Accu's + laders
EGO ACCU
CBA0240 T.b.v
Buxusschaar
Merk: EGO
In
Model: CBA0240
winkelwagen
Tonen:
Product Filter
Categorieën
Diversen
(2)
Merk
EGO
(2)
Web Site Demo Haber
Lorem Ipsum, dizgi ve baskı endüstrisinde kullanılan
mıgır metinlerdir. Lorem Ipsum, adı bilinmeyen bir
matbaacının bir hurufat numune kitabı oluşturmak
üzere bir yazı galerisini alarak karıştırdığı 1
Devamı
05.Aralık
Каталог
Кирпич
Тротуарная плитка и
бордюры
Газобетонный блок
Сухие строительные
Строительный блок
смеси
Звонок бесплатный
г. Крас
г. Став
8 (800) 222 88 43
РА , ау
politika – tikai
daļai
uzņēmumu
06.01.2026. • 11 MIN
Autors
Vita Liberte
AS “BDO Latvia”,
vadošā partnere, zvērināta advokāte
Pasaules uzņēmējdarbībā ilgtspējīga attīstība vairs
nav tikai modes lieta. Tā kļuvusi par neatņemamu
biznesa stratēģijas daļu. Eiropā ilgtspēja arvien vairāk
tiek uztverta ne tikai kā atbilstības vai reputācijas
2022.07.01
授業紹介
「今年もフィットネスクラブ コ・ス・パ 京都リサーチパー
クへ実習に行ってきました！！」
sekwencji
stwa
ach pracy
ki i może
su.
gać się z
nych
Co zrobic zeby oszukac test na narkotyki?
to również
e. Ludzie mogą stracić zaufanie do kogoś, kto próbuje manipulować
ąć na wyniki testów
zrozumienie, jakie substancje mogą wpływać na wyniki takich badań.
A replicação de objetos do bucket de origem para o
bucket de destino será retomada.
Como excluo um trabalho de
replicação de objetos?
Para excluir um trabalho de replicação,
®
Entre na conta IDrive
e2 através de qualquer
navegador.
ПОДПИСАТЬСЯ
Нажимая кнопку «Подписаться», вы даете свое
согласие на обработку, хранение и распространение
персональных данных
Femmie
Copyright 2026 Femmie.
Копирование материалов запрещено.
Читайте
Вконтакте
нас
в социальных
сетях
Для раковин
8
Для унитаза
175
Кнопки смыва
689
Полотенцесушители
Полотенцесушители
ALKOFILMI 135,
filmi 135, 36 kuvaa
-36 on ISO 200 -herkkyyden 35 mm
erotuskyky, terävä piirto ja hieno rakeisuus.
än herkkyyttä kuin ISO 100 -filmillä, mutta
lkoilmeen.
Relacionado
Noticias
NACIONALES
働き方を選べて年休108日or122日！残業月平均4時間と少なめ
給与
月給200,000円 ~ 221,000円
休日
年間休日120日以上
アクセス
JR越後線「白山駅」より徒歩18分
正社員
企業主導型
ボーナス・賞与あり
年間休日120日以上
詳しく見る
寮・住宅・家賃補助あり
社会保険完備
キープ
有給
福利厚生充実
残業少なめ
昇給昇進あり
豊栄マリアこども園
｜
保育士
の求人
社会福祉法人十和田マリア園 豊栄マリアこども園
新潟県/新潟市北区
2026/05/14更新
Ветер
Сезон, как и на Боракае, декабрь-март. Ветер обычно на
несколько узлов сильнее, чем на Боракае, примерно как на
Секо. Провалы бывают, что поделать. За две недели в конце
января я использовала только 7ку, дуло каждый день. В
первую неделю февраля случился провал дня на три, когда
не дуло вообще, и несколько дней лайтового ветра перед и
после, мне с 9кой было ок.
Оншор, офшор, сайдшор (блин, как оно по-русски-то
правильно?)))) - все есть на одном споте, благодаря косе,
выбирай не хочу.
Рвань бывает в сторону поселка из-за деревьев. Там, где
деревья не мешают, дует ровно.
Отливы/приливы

_REQUIREMENT:_
Give every entry back exactly as it was written above.

_ANSWER BOX:_
Accu's + laders
EGO ACCU
CBA0240 T.b.v
Buxusschaar
Merk: EGO
In
Model: CBA0240
winkelwagen
Tonen:
Product Filter
Categorieën
Diversen
(2)
Merk
EGO
(2)
Web Site Demo Haber
Lorem Ipsum, dizgi ve baskı endüstrisinde kullanılan
mıgır metinlerdir. Lorem Ipsum, adı bilinmeyen bir
matbaacının bir hurufat numune kitabı oluşturmak
üzere bir yazı galerisini alarak karıştırdığı 1
Devamı
05.Aralık
Каталог
Кирпич
Тротуарная плитка и
бордюры
Газобетонный блок
Сухие строительные
Строительный блок
смеси
Звонок бесплатный
г. Крас
г. Став
8 (800) 222 88 43
РА , ау
politika – tikai
daļai
uzņēmumu
06.01.2026. • 11 MIN
Autors
Vita Liberte
AS “BDO Latvia”,
vadošā partnere, zvērināta advokāte
Pasaules uzņēmējdarbībā ilgtspējīga attīstība vairs
nav tikai modes lieta. Tā kļuvusi par neatņemamu
biznesa stratēģijas daļu. Eiropā ilgtspēja arvien vairāk
tiek uztverta ne tikai kā atbilstības vai reputācijas
2022.07.01
授業紹介
「今年もフィットネスクラブ コ・ス・パ 京都リサーチパー
クへ実習に行ってきました！！」
sekwencji
stwa
ach pracy
ki i może
su.
gać się z
nych
Co zrobic zeby oszukac test na narkotyki?
to również
e. Ludzie mogą stracić zaufanie do kogoś, kto próbuje manipulować
ąć na wyniki testów
zrozumienie, jakie substancje mogą wpływać na wyniki takich badań.
A replicação de objetos do bucket de origem para o
bucket de destino será retomada.
Como excluo um trabalho de
replicação de objetos?
Para excluir um trabalho de replicação,
®
Entre na conta IDrive
e2 através de qualquer
navegador.
ПОДПИСАТЬСЯ
Нажимая кнопку «Подписаться», вы даете свое
согласие на обработку, хранение и распространение
персональных данных
Femmie
Copyright 2026 Femmie.
Копирование материалов запрещено.
Читайте
Вконтакте
нас
в социальных
сетях
Для раковин
8
Для унитаза
175
Кнопки смыва
689
Полотенцесушители
Полотенцесушители
ALKOFILMI 135,
filmi 135, 36 kuvaa
-36 on ISO 200 -herkkyyden 35 mm
erotuskyky, terävä piirto ja hieno rakeisuus.
än herkkyyttä kuin ISO 100 -filmillä, mutta
lkoilmeen.
Relacionado
Noticias
NACIONALES
働き方を選べて年休108日or122日！残業月平均4時間と少なめ
給与
月給200,000円 ~ 221,000円
休日
年間休日120日以上
アクセス
JR越後線「白山駅」より徒歩18分
正社員
企業主導型
ボーナス・賞与あり
年間休日120日以上
詳しく見る
寮・住宅・家賃補助あり
社会保険完備
キープ
有給
福利厚生充実
残業少なめ
昇給昇進あり
豊栄マリアこども園
｜
保育士
の求人
社会福祉法人十和田マリア園 豊栄マリアこども園
新潟県/新潟市北区
2026/05/14更新
Ветер
Сезон, как и на Боракае, декабрь-март. Ветер обычно на
несколько узлов сильнее, чем на Боракае, примерно как на
Секо. Провалы бывают, что поделать. За две недели в конце
января я использовала только 7ку, дуло каждый день. В
первую неделю февраля случился провал дня на три, когда
не дуло вообще, и несколько дней лайтового ветра перед и
после, мне с 9кой было ок.
Оншор, офшор, сайдшор (блин, как оно по-русски-то
правильно?)))) - все есть на одном споте, благодаря косе,
выбирай не хочу.
Рвань бывает в сторону поселка из-за деревьев. Там, где
деревья не мешают, дует ровно.
Отливы/приливы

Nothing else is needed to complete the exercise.